Today, 20 years after the end of the conflict, impunity for the crimes of the 1990s is widespread throughout the Western Balkan states and continues to undermine victims’ demands for justice.
Climate of impunity
Mounting ethnic divisions and polarisation in the region, driven by nationalistic ideologies that actively promote a climate of impunity, have superseded efforts to strengthen the rule of law and to achieve reconciliation.The limited space for civil society and independent media has negatively contributed to this stalemate. Victims find themselves excluded from decision-making on efforts to address the past or are subject to manipulation by competing nationalistic claims.
Analysts agree that new conflicts cannot be excluded, and what is of serious concern is that unaddressed grievances can again be the causes, as if lessons from the post-World War II era have not been learned. If conflict does return, this would be a major reversal of the ‘never again’ mood at the end of the 1990s when the armed conflicts came to an end in the Western Balkan countries. In this context, a soon-to-be-launched assessment report by Impunity Watch looking into the state of transitional justice in the Western Balkans provides an important wake-up call.As the assessment shows, efforts in the area of transitional justice, such as prosecutions, reparations for victims, truth-seeking and institutional reform have so far missed the point and entrenched rather than opened up systems of impunity and ethnic polarisation. The report therefore concludes that there’s an urgent need, for the EU as well as the states themselves, to rethink engagements on transitional justice in the Western Balkans.

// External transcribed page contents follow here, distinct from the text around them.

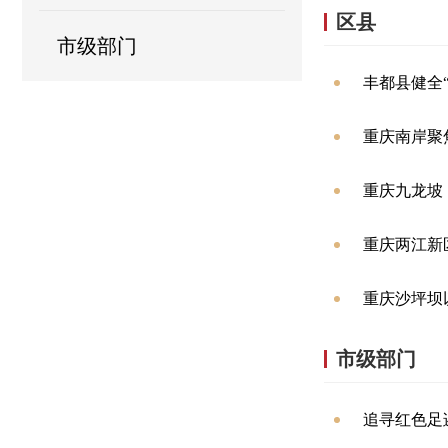
区县
市级部门
丰都县健全
重庆南岸聚
重庆九龙坡
重庆两江新
重庆沙坪坝
市级部门
追寻红色足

Essential to the way forward is strengthening civil society and involving it more meaningfully in political discussions.
A strong civil society that works together across ethic divisions is the best guarantee of fighting impunity and to preventing the recurrence of conflict.

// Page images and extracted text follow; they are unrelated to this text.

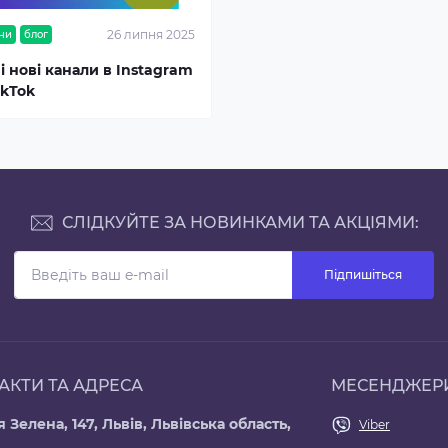
26 липня 2025
ни
блог
і нові канали в Instagram
ikTok
СЛІДКУЙТЕ ЗА НОВИНКАМИ ТА АКЦІЯМИ:
Підпишіться
АКТИ ТА АДРЕСА
МЕСЕНДЖЕР
 Зелена, 147, Львів, Львівська область,
Viber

To support the civil society-led RECOM initiative to set up a regional fact-finding commission on the 1990s wars as part of the Berlin Process – a German-initiated diplomatic project aimed at helping Western Balkan states to join the EU – would be an important signal of change.The Coalition for RECOM hopes that Bosnia and Herzegovina, Kosovo, Macedonia, Montenegro and Serbia will sign an agreement to establish the commission in July under the auspices of the Berlin Process.The European Union also has major shortcomings related to policy coherence.
In 2015, EU foreign ministers adopted a comprehensive policy framework on support for transitional justice, promoting among other things participatory approaches which should place victims at their core. The policy also calls for better linking transitional justice measures in the area of truth, justice, reparations and guarantees of non-recurrence to the realities on the ground.
This however is not adequately reflected in the EU’s new Western Balkans strategy, which focuses narrowly on a few selected areas of transitional justice, such as war crimes, prosecutions and missing persons, all disconnected from each other. The RECOM initiative is mainly mentioned in an annex to the strategy.
Lesson not learned
Taking a narrow approach to transitional justice and disconnected from the realities on the ground has so far failed to open up real space for ending impunity for past wrongs. This lesson seems not to have been learned. The new strategy shows a lack of vision for long-term change.
To be successful, reform in the area of transitional justice should be coherent with the EU’s other policies and aim to be transformative at the societal level and less technical, as it currently is, with a too narrow focus on legal and institutional reforms alone.
In conclusion, ending impunity and addressing victims’ need for justice should be a key priority in the accession processes. The EU’s new Western Balkans strategy falls short in giving a clear political signal in this respect.
The EU needs to redouble its efforts and time is running out. Ending impunity for the crimes of the 1990s is a guarantee that history will not repeat itself.
This needs to be heeded in the implementation of the new strategy for the Western Balkans, because with the current speed of reform and the lack of clear vision we are going backwards rather than forwards. This is not good news for the Western Balkans but also for the European Union as a peace project itself.